What you need to do:
Transcribe the data underneath exactly. No images belong in your version.

[Data items]
:::::

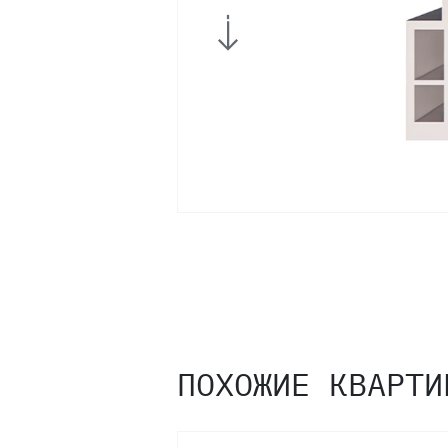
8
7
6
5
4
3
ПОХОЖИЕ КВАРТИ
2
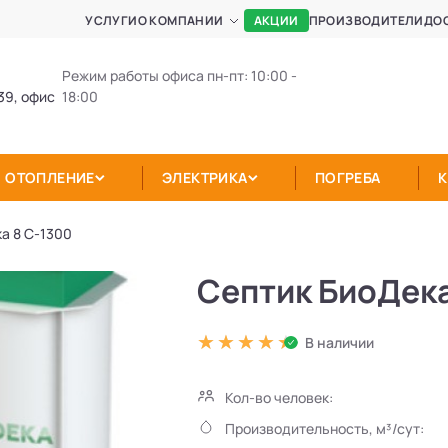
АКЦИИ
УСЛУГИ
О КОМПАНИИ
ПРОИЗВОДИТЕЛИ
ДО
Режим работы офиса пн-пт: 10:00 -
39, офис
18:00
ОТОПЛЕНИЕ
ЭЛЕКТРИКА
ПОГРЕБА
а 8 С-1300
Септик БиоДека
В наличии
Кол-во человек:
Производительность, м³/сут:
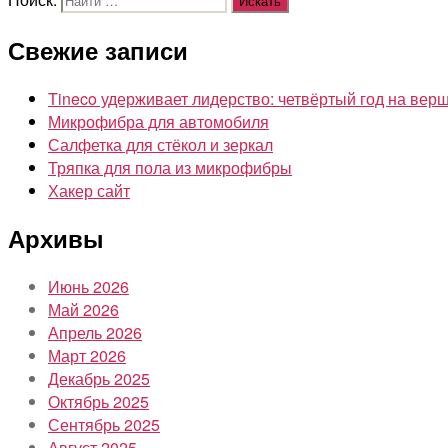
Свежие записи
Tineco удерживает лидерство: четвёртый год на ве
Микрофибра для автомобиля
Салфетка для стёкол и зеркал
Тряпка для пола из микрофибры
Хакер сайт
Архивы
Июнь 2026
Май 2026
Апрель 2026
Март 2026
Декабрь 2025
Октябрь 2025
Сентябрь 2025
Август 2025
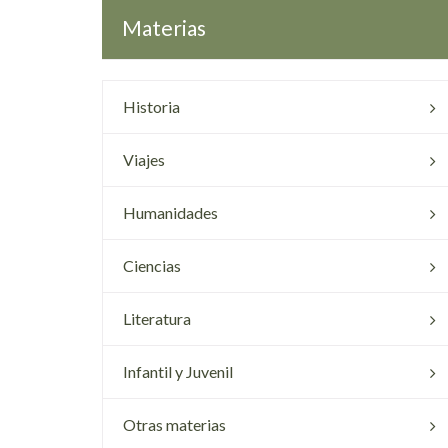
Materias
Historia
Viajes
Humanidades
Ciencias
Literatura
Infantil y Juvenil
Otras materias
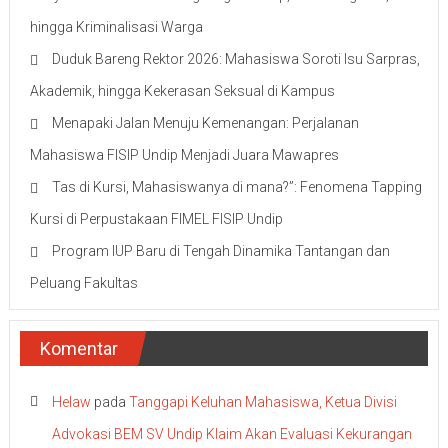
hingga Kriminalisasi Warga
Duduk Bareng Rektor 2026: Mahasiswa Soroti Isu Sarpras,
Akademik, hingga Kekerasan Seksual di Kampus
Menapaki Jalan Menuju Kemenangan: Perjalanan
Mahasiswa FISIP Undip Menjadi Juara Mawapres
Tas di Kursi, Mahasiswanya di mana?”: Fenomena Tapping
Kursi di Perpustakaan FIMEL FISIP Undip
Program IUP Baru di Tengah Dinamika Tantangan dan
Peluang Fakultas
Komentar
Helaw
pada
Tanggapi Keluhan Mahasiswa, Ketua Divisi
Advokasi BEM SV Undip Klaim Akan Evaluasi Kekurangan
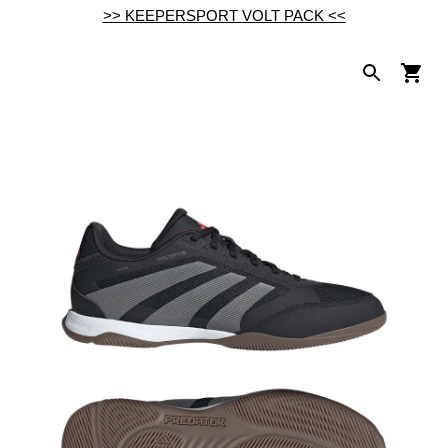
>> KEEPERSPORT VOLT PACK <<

:::::

Solution:
8
7
6
5
4
3
ПОХОЖИЕ КВАРТИ
2
АКЦИИ
УСЛУГИ
О КОМПАНИИ
ПРОИЗВОДИТЕЛИ
ДО
Режим работы офиса пн-пт: 10:00 -
39, офис
18:00
ОТОПЛЕНИЕ
ЭЛЕКТРИКА
ПОГРЕБА
а 8 С-1300
Септик БиоДека
В наличии
Кол-во человек:
Производительность, м³/сут:
Свежие записи
Tineco удерживает лидерство: четвёртый год на ве
Микрофибра для автомобиля
Салфетка для стёкол и зеркал
Тряпка для пола из микрофибры
Хакер сайт
Архивы
Июнь 2026
Май 2026
Апрель 2026
Март 2026
Декабрь 2025
Октябрь 2025
Сентябрь 2025
Август 2025
Materias
Historia
Viajes
Humanidades
Ciencias
Literatura
Infantil y Juvenil
Otras materias
hingga Kriminalisasi Warga
Duduk Bareng Rektor 2026: Mahasiswa Soroti Isu Sarpras,
Akademik, hingga Kekerasan Seksual di Kampus
Menapaki Jalan Menuju Kemenangan: Perjalanan
Mahasiswa FISIP Undip Menjadi Juara Mawapres
Tas di Kursi, Mahasiswanya di mana?”: Fenomena Tapping
Kursi di Perpustakaan FIMEL FISIP Undip
Program IUP Baru di Tengah Dinamika Tantangan dan
Peluang Fakultas
Komentar
Helaw
pada
Tanggapi Keluhan Mahasiswa, Ketua Divisi
Advokasi BEM SV Undip Klaim Akan Evaluasi Kekurangan
>> KEEPERSPORT VOLT PACK <<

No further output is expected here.